[Stored entries]
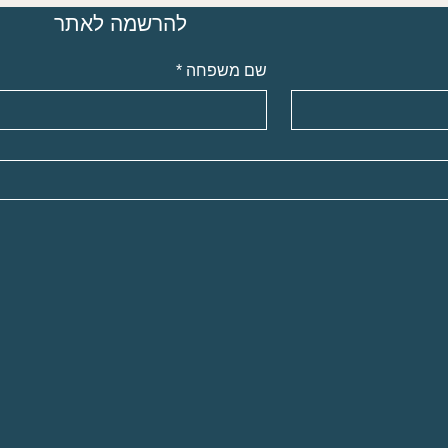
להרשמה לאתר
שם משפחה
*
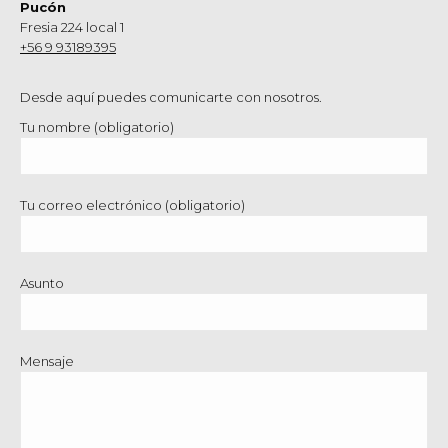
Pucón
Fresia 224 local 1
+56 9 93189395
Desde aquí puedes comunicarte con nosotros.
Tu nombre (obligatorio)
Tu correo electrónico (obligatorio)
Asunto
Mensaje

---

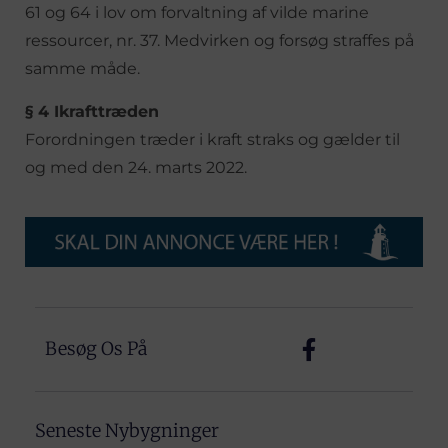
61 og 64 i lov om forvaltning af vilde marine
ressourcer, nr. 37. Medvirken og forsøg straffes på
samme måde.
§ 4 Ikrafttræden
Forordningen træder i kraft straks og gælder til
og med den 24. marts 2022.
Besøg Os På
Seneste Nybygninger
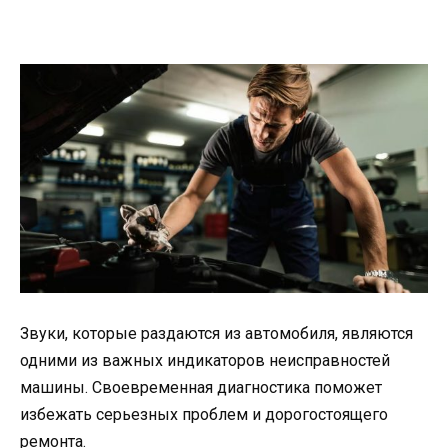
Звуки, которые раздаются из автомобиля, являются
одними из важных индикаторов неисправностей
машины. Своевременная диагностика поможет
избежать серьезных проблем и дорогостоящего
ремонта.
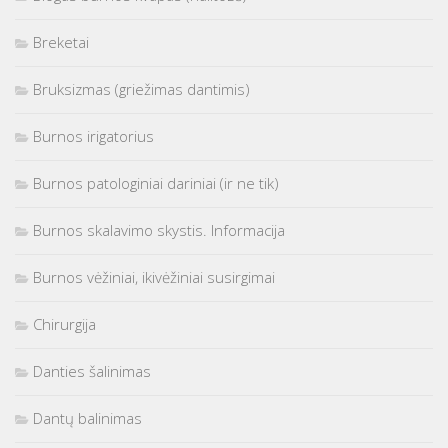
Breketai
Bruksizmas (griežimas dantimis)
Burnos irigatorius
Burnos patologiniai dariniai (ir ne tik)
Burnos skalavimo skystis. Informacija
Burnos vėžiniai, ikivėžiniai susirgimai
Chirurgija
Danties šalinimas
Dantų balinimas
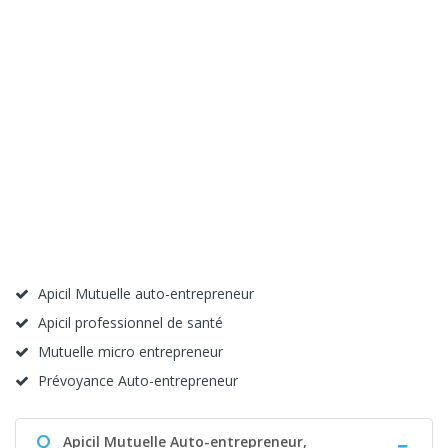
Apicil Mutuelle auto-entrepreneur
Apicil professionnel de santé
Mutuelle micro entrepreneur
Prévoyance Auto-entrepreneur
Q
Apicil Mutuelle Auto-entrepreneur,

**Required action:**
Pull together all lines from the data that mention the word "Mutuelle".

**Expected answer:**
Apicil Mutuelle auto-entrepreneur
Mutuelle micro entrepreneur
Apicil Mutuelle Auto-entrepreneur,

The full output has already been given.